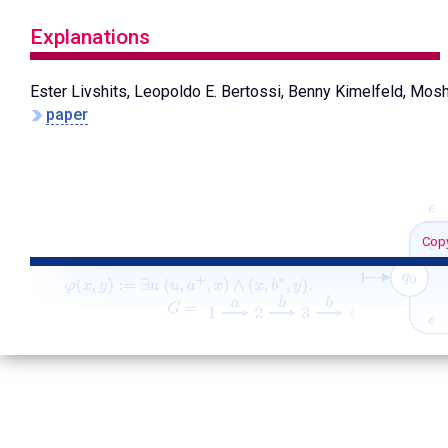
Explanations
Ester Livshits, Leopoldo E. Bertossi, Benny Kimelfeld, Mo
paper
Copy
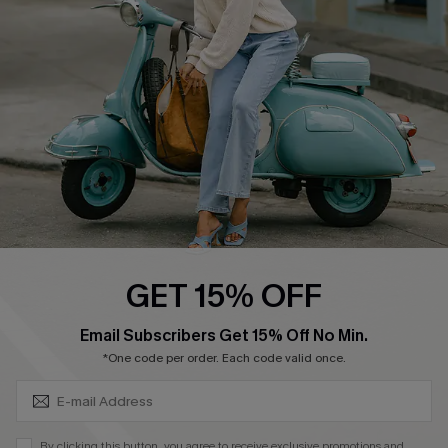
4.4
DOWNLOAD CUPSHE APP
FOLLOW US ON
GET 15% OFF
SUBSCRIBE & GET CODE
Email Subscribers Get 15% Off No Min.
*One code per order. Each code valid once.
©2026 CUPSHE CA
See our
terms of use
,
privacy policy
and
accessibility statement
.
By clicking this button, you agree to receive exclusive promotions and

| Instructions to follow |
Copy out the listing above in full and leave out its pictures.

| Answer |
Explanations
Ester Livshits, Leopoldo E. Bertossi, Benny Kimelfeld, Mo
paper
Copy
4.4
DOWNLOAD CUPSHE APP
FOLLOW US ON
GET 15% OFF
SUBSCRIBE & GET CODE
Email Subscribers Get 15% Off No Min.
*One code per order. Each code valid once.
©2026 CUPSHE CA
See our
terms of use
,
privacy policy
and
accessibility statement
.
By clicking this button, you agree to receive exclusive promotions and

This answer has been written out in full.